まず最初の「鶏舞」は庭鎮の舞ともいい、直面に鳥甲の女装の演者による二人舞で、伊邪那岐、伊邪那美の二神が国土、神々、山川草木に至るまでを生み揃えたという天地万象始祖の神の舞いである。

二番目の「翁舞」は白式の翁面に翁かぶと、千早と袴を着けた翁の一人舞で、延命長寿を祈る舞いである。
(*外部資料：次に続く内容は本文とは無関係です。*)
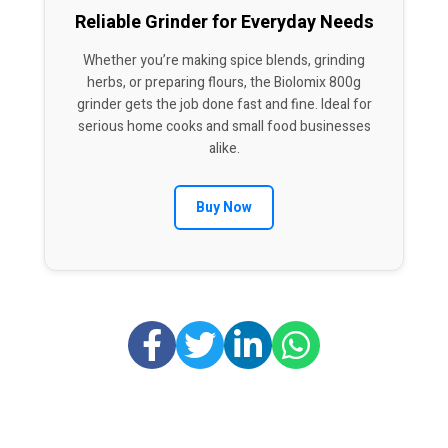
Reliable Grinder for Everyday Needs
Whether you’re making spice blends, grinding
herbs, or preparing flours, the Biolomix 800g
grinder gets the job done fast and fine. Ideal for
serious home cooks and small food businesses
alike.
Buy Now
三番目の「三番叟舞」は黒式切顎の尉面に烏帽子、ぬぎだれの上に千早とたっつけを着た三番叟の一人舞で、蛭子命舞ともいわれる。翁のもどきの舞いとされる。幕出しの時は介添の二人に助けられるように尻から登場し、

「只今参ったる三番猿翁と申すは、色も黒く背も小さき翁人に座坐す」

と自己紹介をし、

「藍色塗たる木の面をとって顔に当て給う」

と述べる。これは三番叟自身が、

「以前に舞らせたる翁と申すは、色も白く背も大きく、王人に座坐す。此の世百劫百代、千代御万歳がその間、霊地哄と踏み鎮めんがためなり」

と自分を翁と比較して述べていることからわかるように、大きく白く王のような翁と、小さく黒く、さらに木の面を顔に当てている三番叟は対極をなしているのである。三番叟の舞いが表わしているのは、骨が軟かく歩くことも困難であった蛭子命が葦船に乗せられて大海原に流された。しかし、地神の助けで魚貝海草を食べて無事に成長することができ、恵比寿となったという神話である。三番叟はこの間の生涯に起こる喜怒哀楽、艱難辛苦の様相を舞ったものである。その舞いは片足をひきずって順逆に舞い、片足の親指を腰にたらした紐の結び目に入れて、一本足で、左右に飛びはねるなど勇壮で活発なものである。

鶏舞 翁舞 三番叟舞
鶏舞

翁舞

三番叟舞




四番目の「八幡舞」は品夜和気命と品陀和気命の兄弟の二人舞で「四弓の舞」ともいい、舞人は直面、鳥甲、ぬぎだれ、片襷で、弓を持ち矢をさしている。八幡神の由来を述べ、弓矢の徳をたたえて五方に弓を射る悪魔祓いの祈祷舞である。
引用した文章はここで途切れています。